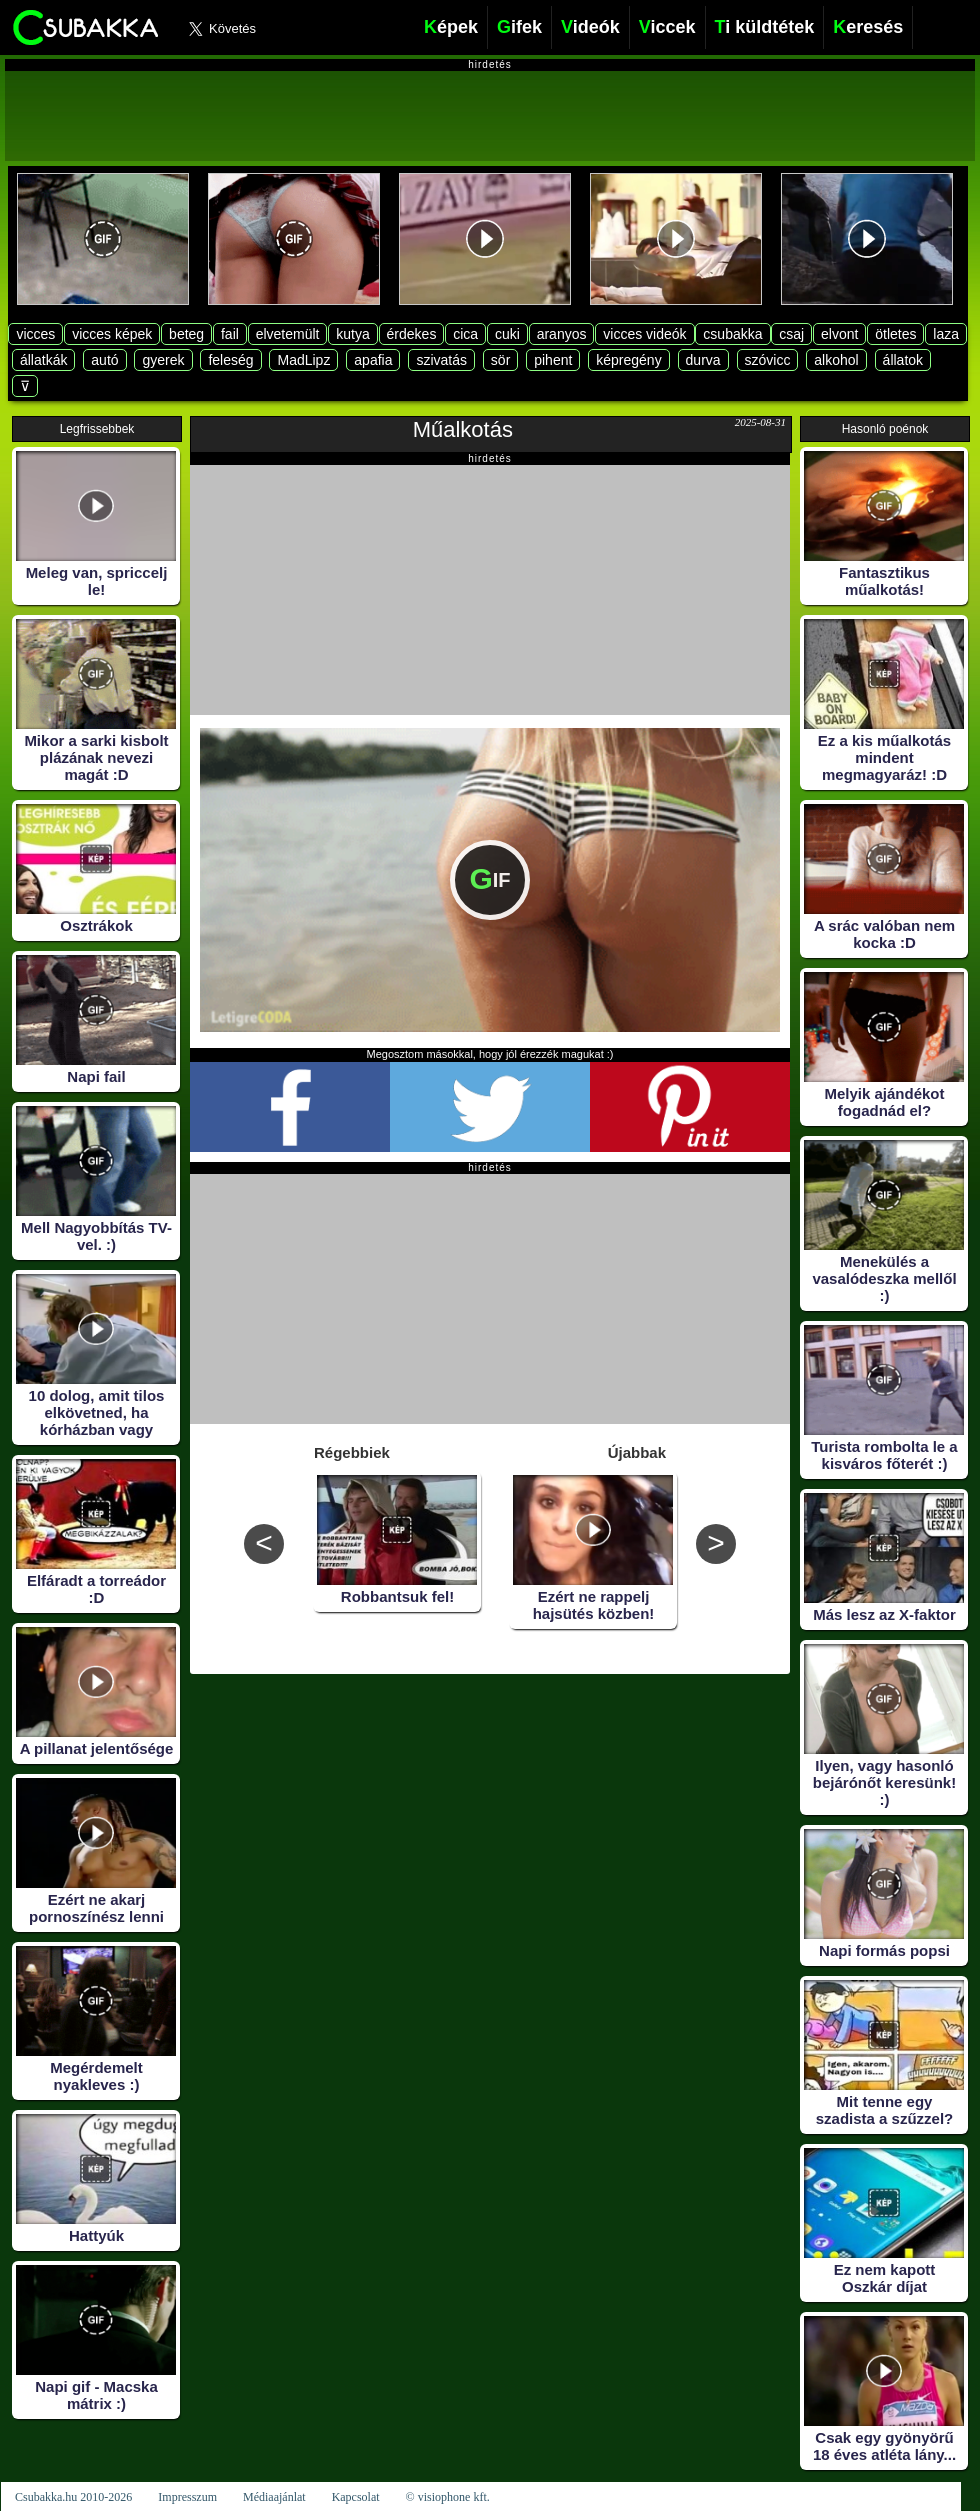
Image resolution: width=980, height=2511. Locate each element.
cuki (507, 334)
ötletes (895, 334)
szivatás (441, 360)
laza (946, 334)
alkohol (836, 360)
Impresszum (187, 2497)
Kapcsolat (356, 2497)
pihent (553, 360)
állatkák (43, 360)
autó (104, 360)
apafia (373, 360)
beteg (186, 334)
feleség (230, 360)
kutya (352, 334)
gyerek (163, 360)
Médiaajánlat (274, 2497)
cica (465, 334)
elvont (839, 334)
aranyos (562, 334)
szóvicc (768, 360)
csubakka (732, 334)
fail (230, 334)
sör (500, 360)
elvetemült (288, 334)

■ ■ ■ ■ ■

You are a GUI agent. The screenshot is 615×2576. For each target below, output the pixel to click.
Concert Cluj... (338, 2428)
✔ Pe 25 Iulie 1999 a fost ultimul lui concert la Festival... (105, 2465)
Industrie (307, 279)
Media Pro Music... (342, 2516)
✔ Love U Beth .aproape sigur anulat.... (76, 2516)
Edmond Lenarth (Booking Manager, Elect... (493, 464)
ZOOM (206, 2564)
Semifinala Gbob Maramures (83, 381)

■ ■ ■ ■ ■

→ **EXERCISE DESCRIPTION**
Could you reproduce exactly the lines of the entries above, from the one with "You are a GUI" through the one with "Semifinala Gbob Maramures (83, 381)", and nothing else?

→ **RESULT FOR THIS EXERCISE**
You are a GUI agent. The screenshot is 615×2576. For each target below, output the pixel to click.
Concert Cluj... (338, 2428)
✔ Pe 25 Iulie 1999 a fost ultimul lui concert la Festival... (105, 2465)
Industrie (307, 279)
Media Pro Music... (342, 2516)
✔ Love U Beth .aproape sigur anulat.... (76, 2516)
Edmond Lenarth (Booking Manager, Elect... (493, 464)
ZOOM (206, 2564)
Semifinala Gbob Maramures (83, 381)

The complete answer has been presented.